Today, we're going to go chill with A and her kidz at their house. What would I do without other mamas? I'm blessed. I ain't got a job, broke busted & disgusted, but so what. Life's still good.

8/10/2002

It's 6:15 a.m. here. The job I've been working at for 4 months offered Saturday work today, and I jumped at the chance to make some time & a half. I got up about 30 minutes ago to get ready for work, and remembered I hadn't checked my messages last night. The one message on there was from the temp agency: "your job at (shabbily run state of CA accounting office) has ended. Don't report for work tomorrow or Monday. Please call me to discuss this".

What the fuck?!

Why? Is it because I'm often late 5 or 10 minutes? Is it because the state has no budget and is threatening to pay its (regular) employees minimum wage? Is it because my idiot of a supervisor doesn't like the way I propose/challenge things in meetings?
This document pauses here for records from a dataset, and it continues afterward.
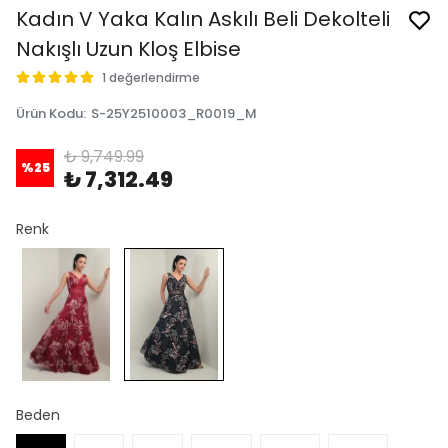
Kadın V Yaka Kalın Askılı Beli Dekolteli
Nakışlı Uzun Kloş Elbise
1 değerlendirme
Ürün Kodu
:
S-25Y2510003_R0019_M
₺ 9,749.99
%
25
₺ 7,312.49
Renk
Beden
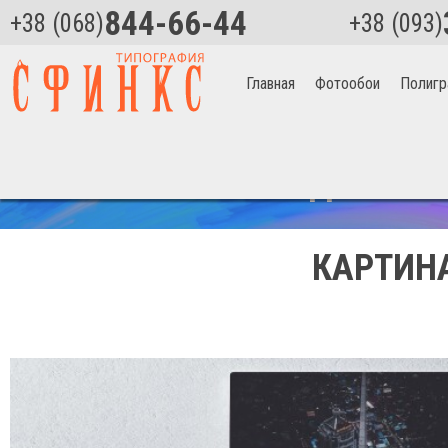
844-66-44
+38 (068)
+38 (093)
Главная
Фотообои
Полигр
Главная
>
Башня в Нью-Йорке Артикул 1414
СКИДКА НА 
КАРТИНА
Because just exactly what the fuck why?!

Shit. And I didn't fill out my CA-7 report last month, which is the form you have to fill out for food stamps telling the county all your business and how much money you get. I haven't gotten food stamps for 2 months now because I was making too much money, so I didn't even bother to fill the damn thing out. Now I'm gonna have to go stand in line and do the whole humiliating, nerve-racking process all the fuck over again.
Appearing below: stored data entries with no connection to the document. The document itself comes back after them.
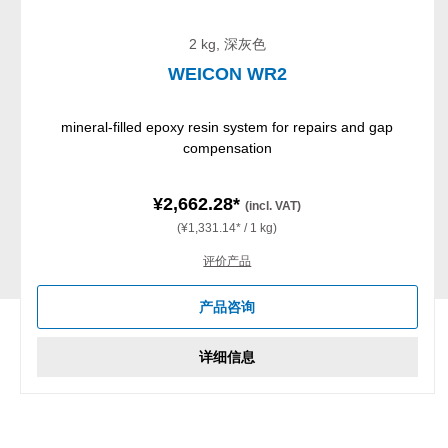
2 kg, 深灰色
WEICON WR2
mineral-filled epoxy resin system for repairs and gap
compensation
¥2,662.28*
(incl. VAT)
(¥1,331.14* / 1 kg)
评价产品
产品咨询
详细信息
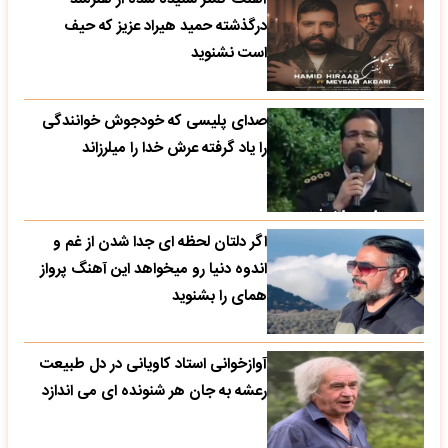
درگذشته حمید هیراد عزیز که حیف
است نشنوید
صدای پلیسی که خودجوش خوانندگی
را یاد گرفته عرش خدا را میلرزاند
اگر دلتان لحظه ای جدا شدن از غم و
اندوه دنیا رو میخواهد این آهنگ پرواز
همای را بشنوید
آوازخوانی استاد کاویانی در دل طبیعت
رعشه به جان هر شنونده ای می اندازد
Hopefully the temp agency has another assignment available Monday.

Fuck fuck fuck.

8/06/2002

8/04/2002

yes, it's true. I am a blogsnob.
possibly interesting:
That little blogchalk icon, at the bottom of the table on the left, actually looks like me.
I've been cleaning up my computer (as opposed to cleaning up my house, which is what I should have been doing). Reclaimed over 450mb. May not seem like much to you, but I was working on 310mb out of 1.9gb and things are quicker...still slooooooooooow but maybe not slow as hell...

TO DO LIST:
1. get job
2. get man
3. get surgery
4. get computer
5. get real

8/03/2002

We're sick. We both stayed home yesterday, resting. Jayden didn't go to swim class today. If he's doing better tomorrow I'll let him do family swim with his grandma.
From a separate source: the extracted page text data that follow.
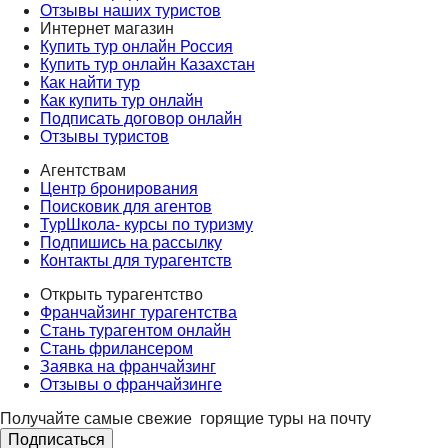
Отзывы наших туристов
Интернет магазин
Купить тур онлайн Россия
Купить тур онлайн Казахстан
Как найти тур
Как купить тур онлайн
Подписать договор онлайн
Отзывы туристов
Агентствам
Центр бронирования
Поисковик для агентов
ТурШкола- курсы по туризму
Подпишись на рассылку
Контакты для турагентств
Открыть турагентство
Франчайзинг турагентства
Стань турагентом онлайн
Стань фрилансером
Заявка на франчайзинг
Отзывы о франчайзинге
Получайте самые свежие
горящие туры на почту
Подписаться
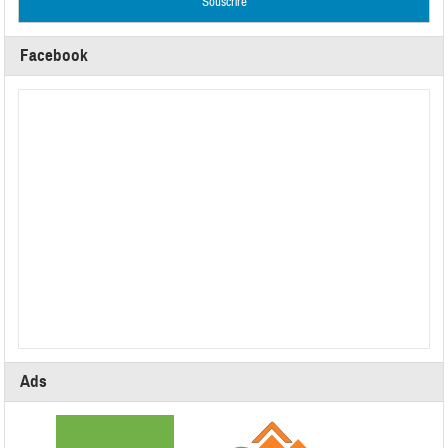
Facebook
Ads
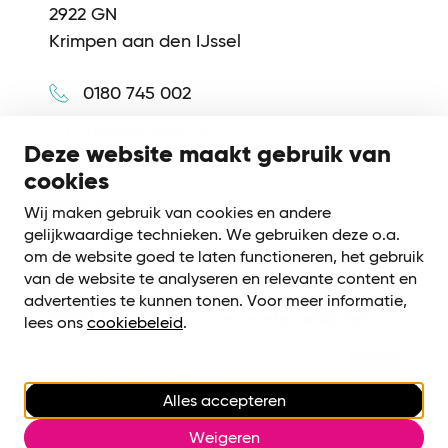
2922 GN
Krimpen aan den IJssel
0180 745 002
info@synerkri.nl
Deze website maakt gebruik van
cookies
Volg ons
Wij maken gebruik van cookies en andere
gelijkwaardige technieken. We gebruiken deze o.a.
om de website goed te laten functioneren, het gebruik
van de website te analyseren en relevante content en
advertenties te kunnen tonen. Voor meer informatie,
Meld je aan voor onze nieuwsbrief
lees ons
cookiebeleid
.
Alles accepteren
Cookiebeleid
|
Privacy voorwaarden
Weigeren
He's been driving me crazy. In line at the bank, he's loud and disruptive. It's embarrassing. He doesn't listen to me half the time. At home it's a little better, but yesterday when I was really sick, my head pounding and my chest all wheezy, he whined and complained about every single thing all day and I didn't get a bit of rest. I tried to sit him in front of the TV to watch Yellow Submarine, his current favorite. I went in my room and laid down. Ten minutes later he was standing next to my bed.
"Mommy..."
"What Jayden?"
(whining) "I want something to eat"
"Eat your lunch" (tuna salad and carrots)
"I don't want it"
"Well you ain't getting anything else to eat"
"Mooommmy I don't waaaaaant it" (starting to cry now)
"Jayden go eat your food"
"Noooooooo" (throws himself down on my bed, arms and legs flailing, crying and screaming)
I got up, dragged him into the living room, and told him to eat his food, watch the movie, or go take a nap. He didn't want to sit down, anything. Just whined and cried "mooooooommmmmmyyyyyyyy" over and over. I gave him hugs but it didn't help. At this point, if there was anything else to feed him I'dve given it to him. As it was, I went into my room and laid back down, a pillow over my head. Eventually he stopped screaming and settled down. Thirty minutes later, it started all over again.